Collected data entries:
● ● ● ● ●
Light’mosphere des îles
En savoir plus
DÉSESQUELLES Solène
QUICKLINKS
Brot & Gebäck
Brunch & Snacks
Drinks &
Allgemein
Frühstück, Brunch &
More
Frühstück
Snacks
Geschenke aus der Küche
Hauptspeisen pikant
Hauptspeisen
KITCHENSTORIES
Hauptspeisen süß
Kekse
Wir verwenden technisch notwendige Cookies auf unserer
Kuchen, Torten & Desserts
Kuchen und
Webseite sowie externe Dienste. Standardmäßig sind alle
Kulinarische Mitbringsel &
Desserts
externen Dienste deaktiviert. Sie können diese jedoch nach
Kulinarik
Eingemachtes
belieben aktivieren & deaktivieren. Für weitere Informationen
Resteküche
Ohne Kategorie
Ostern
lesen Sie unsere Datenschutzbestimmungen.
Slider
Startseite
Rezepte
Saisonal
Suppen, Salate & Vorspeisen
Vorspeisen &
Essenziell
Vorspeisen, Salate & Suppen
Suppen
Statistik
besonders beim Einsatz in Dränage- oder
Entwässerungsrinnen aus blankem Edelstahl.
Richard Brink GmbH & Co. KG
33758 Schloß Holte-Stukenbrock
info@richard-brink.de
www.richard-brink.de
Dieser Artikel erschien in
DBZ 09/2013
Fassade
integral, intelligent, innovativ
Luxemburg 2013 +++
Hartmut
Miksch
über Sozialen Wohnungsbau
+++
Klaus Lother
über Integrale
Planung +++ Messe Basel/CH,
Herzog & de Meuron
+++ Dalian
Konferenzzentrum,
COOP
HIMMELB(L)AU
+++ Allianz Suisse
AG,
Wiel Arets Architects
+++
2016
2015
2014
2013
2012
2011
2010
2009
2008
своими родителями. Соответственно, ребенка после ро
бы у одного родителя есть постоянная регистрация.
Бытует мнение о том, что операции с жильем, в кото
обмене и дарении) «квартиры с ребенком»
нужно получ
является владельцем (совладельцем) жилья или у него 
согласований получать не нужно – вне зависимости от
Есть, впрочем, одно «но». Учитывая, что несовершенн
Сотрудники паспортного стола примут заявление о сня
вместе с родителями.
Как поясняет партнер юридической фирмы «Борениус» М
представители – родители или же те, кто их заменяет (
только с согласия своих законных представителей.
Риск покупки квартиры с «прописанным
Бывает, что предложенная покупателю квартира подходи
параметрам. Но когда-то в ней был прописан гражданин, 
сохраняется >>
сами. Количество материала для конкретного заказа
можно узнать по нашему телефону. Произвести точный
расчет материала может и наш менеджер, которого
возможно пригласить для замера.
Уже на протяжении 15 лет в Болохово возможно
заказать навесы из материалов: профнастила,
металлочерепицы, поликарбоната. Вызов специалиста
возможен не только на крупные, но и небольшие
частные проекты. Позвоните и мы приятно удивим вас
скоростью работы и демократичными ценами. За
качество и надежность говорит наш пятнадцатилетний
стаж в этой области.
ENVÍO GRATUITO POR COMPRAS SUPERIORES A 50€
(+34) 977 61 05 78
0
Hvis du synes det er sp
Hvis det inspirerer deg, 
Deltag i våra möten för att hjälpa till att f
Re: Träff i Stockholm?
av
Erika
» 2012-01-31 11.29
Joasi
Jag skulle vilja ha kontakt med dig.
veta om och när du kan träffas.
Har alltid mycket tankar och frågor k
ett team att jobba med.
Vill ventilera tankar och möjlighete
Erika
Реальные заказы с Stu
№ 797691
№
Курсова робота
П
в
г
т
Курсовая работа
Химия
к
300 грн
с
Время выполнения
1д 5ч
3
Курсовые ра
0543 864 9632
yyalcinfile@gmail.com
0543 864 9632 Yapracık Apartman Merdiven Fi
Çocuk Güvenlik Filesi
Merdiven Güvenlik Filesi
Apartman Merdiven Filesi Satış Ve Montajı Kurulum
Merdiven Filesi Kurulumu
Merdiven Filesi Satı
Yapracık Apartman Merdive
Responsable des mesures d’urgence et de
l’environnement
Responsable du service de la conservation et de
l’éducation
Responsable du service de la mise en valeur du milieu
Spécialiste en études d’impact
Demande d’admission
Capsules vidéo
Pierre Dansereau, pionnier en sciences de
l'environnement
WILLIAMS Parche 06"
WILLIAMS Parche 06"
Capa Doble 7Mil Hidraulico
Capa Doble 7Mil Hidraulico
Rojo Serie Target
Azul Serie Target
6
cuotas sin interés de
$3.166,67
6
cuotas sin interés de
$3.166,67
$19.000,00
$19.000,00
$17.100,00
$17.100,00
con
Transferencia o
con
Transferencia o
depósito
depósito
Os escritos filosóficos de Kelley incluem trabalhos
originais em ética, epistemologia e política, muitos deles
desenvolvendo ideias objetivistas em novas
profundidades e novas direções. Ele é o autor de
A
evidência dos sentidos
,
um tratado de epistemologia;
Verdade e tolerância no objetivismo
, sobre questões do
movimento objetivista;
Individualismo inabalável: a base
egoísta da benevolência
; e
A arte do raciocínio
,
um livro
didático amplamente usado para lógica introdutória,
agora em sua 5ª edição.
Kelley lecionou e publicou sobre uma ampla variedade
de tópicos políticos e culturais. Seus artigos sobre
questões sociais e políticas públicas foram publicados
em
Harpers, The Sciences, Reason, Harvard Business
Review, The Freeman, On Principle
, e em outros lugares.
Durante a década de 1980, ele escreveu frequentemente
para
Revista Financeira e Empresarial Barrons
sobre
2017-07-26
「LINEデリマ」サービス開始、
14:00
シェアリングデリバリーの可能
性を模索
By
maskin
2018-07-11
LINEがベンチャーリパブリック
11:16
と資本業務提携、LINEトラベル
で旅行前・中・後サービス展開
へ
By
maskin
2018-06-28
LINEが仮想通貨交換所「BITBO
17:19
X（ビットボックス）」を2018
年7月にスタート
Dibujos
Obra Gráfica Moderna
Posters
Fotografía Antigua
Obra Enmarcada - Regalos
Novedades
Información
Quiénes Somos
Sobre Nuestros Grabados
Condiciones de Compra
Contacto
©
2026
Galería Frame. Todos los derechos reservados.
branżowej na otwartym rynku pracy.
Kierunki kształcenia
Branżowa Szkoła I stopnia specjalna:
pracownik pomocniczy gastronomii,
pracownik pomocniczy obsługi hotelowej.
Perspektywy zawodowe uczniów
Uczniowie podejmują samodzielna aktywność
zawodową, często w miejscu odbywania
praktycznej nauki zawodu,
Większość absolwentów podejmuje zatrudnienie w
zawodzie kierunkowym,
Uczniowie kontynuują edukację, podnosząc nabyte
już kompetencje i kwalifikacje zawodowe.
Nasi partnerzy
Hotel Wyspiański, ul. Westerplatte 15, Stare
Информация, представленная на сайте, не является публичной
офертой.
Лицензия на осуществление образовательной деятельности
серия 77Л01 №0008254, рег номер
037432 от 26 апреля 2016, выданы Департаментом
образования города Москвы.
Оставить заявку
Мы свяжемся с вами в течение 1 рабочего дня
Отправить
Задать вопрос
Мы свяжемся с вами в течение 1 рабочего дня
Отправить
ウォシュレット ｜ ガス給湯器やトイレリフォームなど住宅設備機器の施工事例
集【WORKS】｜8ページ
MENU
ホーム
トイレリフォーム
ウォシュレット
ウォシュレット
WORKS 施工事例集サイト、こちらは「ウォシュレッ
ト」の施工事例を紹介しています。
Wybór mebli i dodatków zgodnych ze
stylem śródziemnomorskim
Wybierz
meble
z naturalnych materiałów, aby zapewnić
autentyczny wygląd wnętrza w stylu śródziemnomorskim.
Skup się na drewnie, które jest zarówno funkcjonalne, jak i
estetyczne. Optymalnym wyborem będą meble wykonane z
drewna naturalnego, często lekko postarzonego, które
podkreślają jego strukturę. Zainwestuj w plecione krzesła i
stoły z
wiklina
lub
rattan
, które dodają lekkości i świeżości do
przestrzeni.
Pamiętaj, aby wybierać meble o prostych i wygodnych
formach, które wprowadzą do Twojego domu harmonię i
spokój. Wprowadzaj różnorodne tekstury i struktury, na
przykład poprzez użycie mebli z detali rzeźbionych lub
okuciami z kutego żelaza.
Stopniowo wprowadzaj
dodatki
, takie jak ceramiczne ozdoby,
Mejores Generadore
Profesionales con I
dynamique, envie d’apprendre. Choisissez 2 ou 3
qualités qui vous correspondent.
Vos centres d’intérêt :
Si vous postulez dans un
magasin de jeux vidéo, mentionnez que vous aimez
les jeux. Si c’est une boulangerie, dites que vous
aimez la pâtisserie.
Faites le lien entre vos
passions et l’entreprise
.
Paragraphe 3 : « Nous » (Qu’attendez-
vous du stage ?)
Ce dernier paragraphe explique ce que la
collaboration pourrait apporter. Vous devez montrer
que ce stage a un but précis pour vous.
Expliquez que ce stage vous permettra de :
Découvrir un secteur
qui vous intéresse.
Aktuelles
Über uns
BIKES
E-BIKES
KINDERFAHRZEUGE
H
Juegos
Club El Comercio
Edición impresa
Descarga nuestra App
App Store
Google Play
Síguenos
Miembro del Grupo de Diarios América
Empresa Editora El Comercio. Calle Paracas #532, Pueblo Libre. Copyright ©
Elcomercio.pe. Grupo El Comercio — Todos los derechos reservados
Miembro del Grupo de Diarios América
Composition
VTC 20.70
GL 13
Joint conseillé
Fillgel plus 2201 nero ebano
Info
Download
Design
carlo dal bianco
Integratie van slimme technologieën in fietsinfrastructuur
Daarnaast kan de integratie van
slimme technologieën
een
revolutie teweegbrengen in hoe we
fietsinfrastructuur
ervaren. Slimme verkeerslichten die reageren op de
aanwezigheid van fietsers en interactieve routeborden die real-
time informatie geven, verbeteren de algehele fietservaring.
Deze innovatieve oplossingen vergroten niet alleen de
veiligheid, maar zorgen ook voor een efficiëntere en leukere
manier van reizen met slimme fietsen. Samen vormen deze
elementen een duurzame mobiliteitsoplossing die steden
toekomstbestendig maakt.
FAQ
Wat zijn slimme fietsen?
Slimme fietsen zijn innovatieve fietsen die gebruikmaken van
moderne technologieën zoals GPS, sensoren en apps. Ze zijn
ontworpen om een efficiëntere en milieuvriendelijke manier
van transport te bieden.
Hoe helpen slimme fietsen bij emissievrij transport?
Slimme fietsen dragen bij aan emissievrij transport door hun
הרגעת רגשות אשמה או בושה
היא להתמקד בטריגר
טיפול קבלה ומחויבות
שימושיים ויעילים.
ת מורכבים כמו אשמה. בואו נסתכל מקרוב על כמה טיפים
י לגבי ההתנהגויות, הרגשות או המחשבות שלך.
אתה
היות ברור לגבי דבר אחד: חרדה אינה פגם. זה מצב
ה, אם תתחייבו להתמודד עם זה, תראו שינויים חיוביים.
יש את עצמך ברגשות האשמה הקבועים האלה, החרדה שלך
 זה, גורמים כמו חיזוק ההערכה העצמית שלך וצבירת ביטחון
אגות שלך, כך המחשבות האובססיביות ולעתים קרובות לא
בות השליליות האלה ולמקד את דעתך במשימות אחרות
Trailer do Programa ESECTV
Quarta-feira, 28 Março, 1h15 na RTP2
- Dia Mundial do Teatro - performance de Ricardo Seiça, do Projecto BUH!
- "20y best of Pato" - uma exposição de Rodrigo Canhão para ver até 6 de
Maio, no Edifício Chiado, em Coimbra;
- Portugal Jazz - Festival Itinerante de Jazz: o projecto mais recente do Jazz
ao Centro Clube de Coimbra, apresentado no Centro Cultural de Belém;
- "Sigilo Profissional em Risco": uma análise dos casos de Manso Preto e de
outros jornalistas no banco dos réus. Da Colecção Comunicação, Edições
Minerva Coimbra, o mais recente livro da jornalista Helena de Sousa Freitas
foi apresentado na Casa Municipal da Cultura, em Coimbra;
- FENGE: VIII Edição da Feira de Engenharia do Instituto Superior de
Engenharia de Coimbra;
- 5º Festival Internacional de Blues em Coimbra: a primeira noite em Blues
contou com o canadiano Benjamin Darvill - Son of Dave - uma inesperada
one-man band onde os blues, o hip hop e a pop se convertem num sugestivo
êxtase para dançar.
● ● ● ● ●
> What is required: Find every line in the records that uses the string "plus", then copy it.

> Response:
En savoir plus
Fillgel plus 2201 nero ebano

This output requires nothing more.